Let’s delve into the minds of polemicists and commentators and look at some of the rhetorical tricks they resort to when they’re pushing opinions that don’t stand up to scrutiny.
In the debate about the anti-Trump protests in the UK, whataboutery is the weapon of choice of those who disagree with the protests. Arguments such as, “Why didn’t they march against the state visits from Saudi Arabia or China?” are put forward by almost everyone questioning the marches and the petition seeking to stop Donald Trump having a full state visit.
Superficially, it is a simple and powerful argument. It doesn’t, however, address any of the issues raised by protestors. It’s simply deflection by comparison.
It can also blow up in your face as Piers Morgan learnt recently in an interview with Owen Jones.

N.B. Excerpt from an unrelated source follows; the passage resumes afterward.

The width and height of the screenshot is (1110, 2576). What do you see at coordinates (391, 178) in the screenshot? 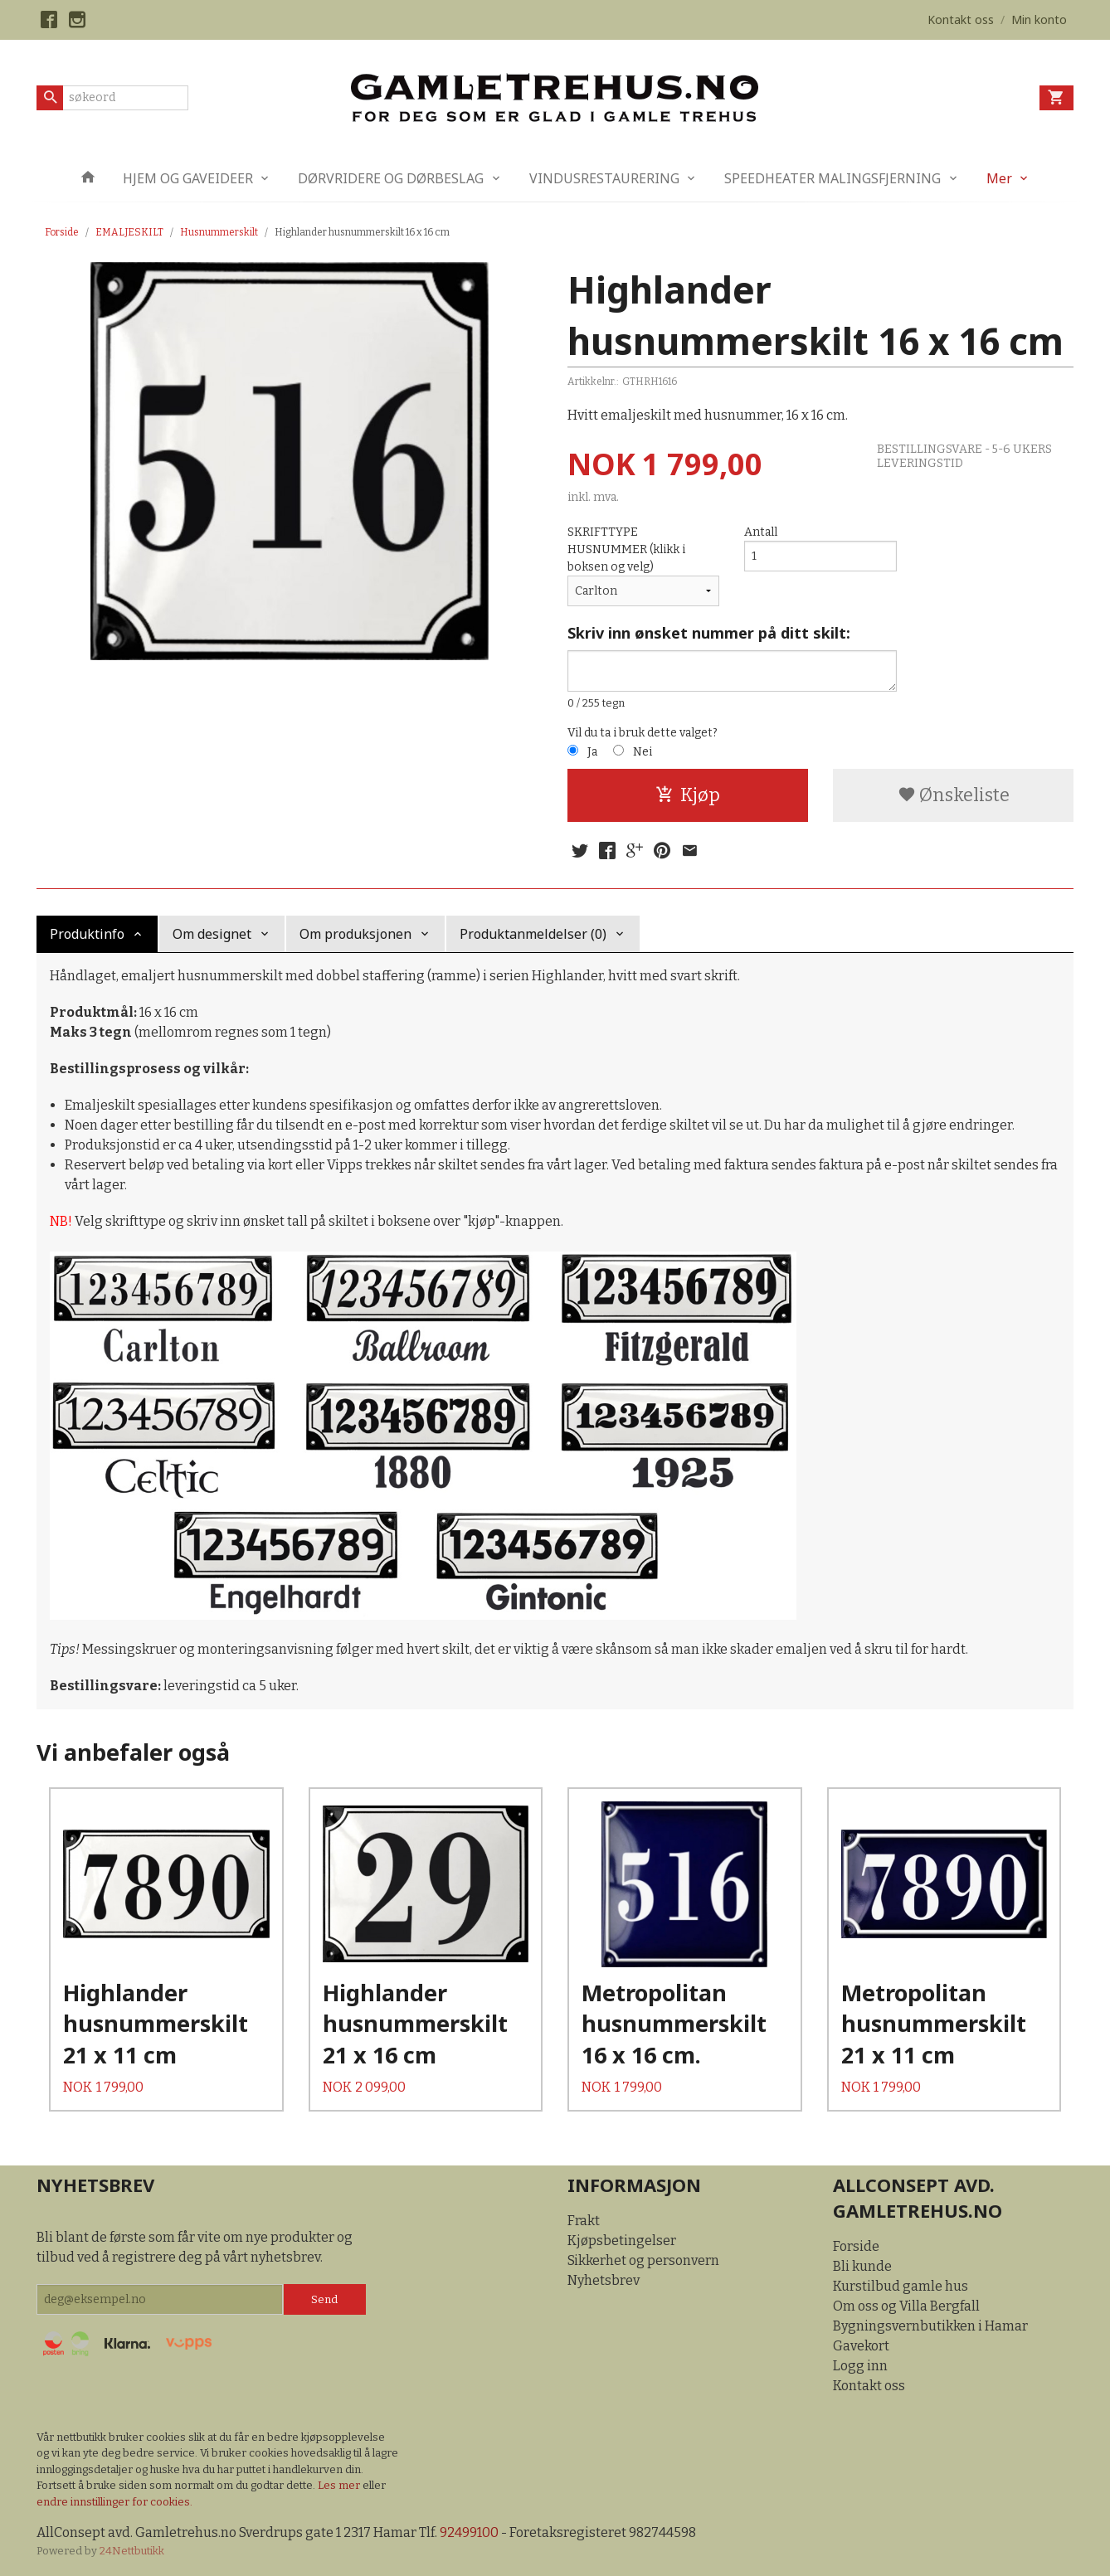
I see `DØRVRIDERE OG DØRBESLAG` at bounding box center [391, 178].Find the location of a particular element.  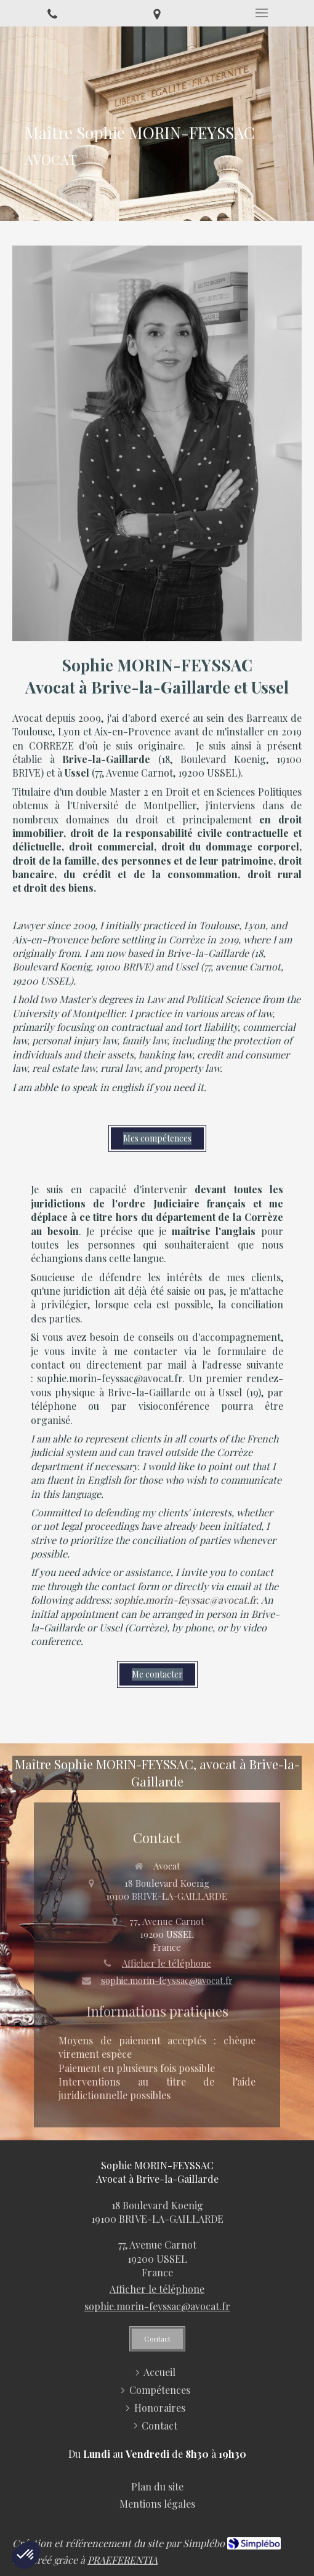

Can’t knock down your opponent’s argument? How about attributing an argument to them that you can knock down? The straw man is a newspaper column staple. Just say those you disagree with believe something they don’t and then spend a few hundred words taking it apart.
Ever lacked decent evidence to back up your point? Why not simply recount a personal anecdote and scale it up to a societal insight? Had a bad meal in a chain restaurant? Your experience can’t be unique. Why not scale it up to a problem with that chain in general? Be suspicious of anyone using anecdotes for anything but colour.
Having difficulty building your argument? Why not start by presenting your conclusion and then working backwards from there? This way you can pre-load any supporting premise with assumptions that make it support your point. It also embeds your argument and then everything reinforces it. Even though it’s really weak.
Life can be a lot easier if everything is black and white, good or bad, right or wrong. Life is rarely that simple, and neither are arguments about it. Why not make it simple? Indeed, why not present two options as if they are the only options and then argue your point? Make sure the two options you offer are reasonable (yours) and totally ridiculous (the one you’ll compare yours to).
Ad hominem attacks
If you can’t take down the argument, take down your opponents. Is there something dodgy about them? No? Pick something and make it dodgy, suggest they’re “too clever by half” or that people “have had enough or experts”.
Object to a small change in something? Don’t want to look unreasonably upset about an insignificant tweak? What if it’s not a tweak? What if it’s the beginning of an all out assault that irrevocably ruins the world? Make a mountain out of a molehill.
Think of the children
Trying to argue about something that most sensible adults would take no issue with? What about children? Why is no one worried about the children? Drag in the children. Who’s going to beat you in an argument when you’ve constructed rhetorical human shield of children?
This is by no means a comprehensive list. What rhetorical tricks do you regularly notice in opinion pieces? Which ones wind you up the most?